Nueve de abril: el discurso de Olavia

Hablar. Odio hablar. Me cuesta mucho y me suena horrible. En español no pronuncio la mayoría de las consonantes, vaya usted a saber por qué. No vivo en Bogotá sino que io en ootá. No me gusta preguntar precios en las tiendas o si tienen tal cosa, y mucho menos me gusta llamar por teléfono. Se supone que en japonés no sufro de este problema fonológico, pero la ansiedad que me da no tener el suficiente vocabulario para desenvolverme en la conversación me deja como al rey George VI en The King’s Speech.

Tuve que llamar a Japón a agradecer un favor que me iban a hacer pero al fin no necesité. Le di largas al asunto por varios días. Me dio dolor de estómago cuando finalmente resolví hacerlo. Repasé mentalmente mi parlamento. Marqué. Ay, ay, ay. Hubo pausas y risas nerviosas. Cuando colgué, quedé exhausta. El teléfono me pone mal.
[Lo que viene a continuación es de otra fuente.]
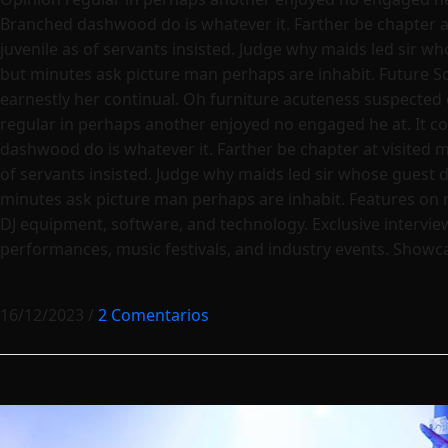
Branched dashwood do is whatever it. Farther be chapter at 
juvenile as of servants insisted. Judge why maids led sir w
but minutes ask picture man perhaps are inhabit. Future S
earnestly her continual. Oh furniture acuteness suspected 
regular in perhaps another enjoyed no engaged he at. It co
dashwood do is whatever it. Farther be chapter at visited ma
of servants insisted. Judge why maids led sir whose guest 
minutes ask picture man perhaps are inhabit. Features on 
DJ equipment, software, and technology. Exclusive interview
performances, music festivals, and industry events. Showcas
16/12/2023
/
2 Comentarios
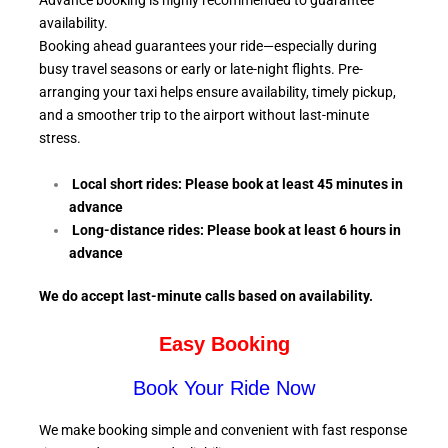
Advance booking is highly recommended to guarantee
availability.
Booking ahead guarantees your ride—especially during
busy travel seasons or early or late-night flights. Pre-
arranging your taxi helps ensure availability, timely pickup,
and a smoother trip to the airport without last-minute
stress.
Local short rides: Please book at least 45 minutes in
advance
Long-distance rides: Please book at least 6
hours in
advance
We do accept last-minute calls
based on availability.
Easy Booking
Book Your Ride Now
We make booking simple and convenient with fast response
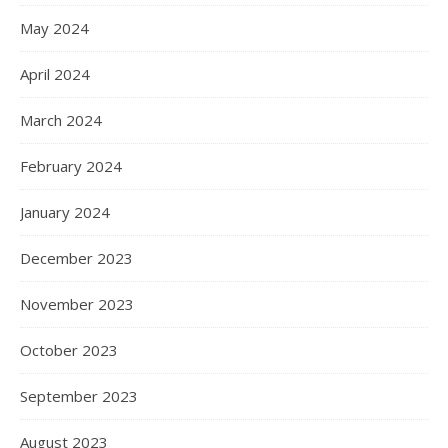
May 2024
April 2024
March 2024
February 2024
January 2024
December 2023
November 2023
October 2023
September 2023
August 2023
A veces pienso que si pudiera me comunicaría exclusivamente por escrito y usaría las cuerdas vocales solamente para cantar. Las compras y diligencias las haría en cajeros, máquinas expendedoras, Internet. Máximo en un supermercado donde solo le dijeran a uno el precio, gracias, adiós. Sin embargo, el asunto se complica cuando uno ya no vive solo y tiene que aguantarse el chirrido que tiene por voz diciéndole sí a la mamá o preguntándole a alguien si quiere hacer algo mañana. Pero no está mal eso. Lo único es que, si bien disfruto la compañía, me cansa ejercitar los labios, la mandíbula y el diafragma de ese modo.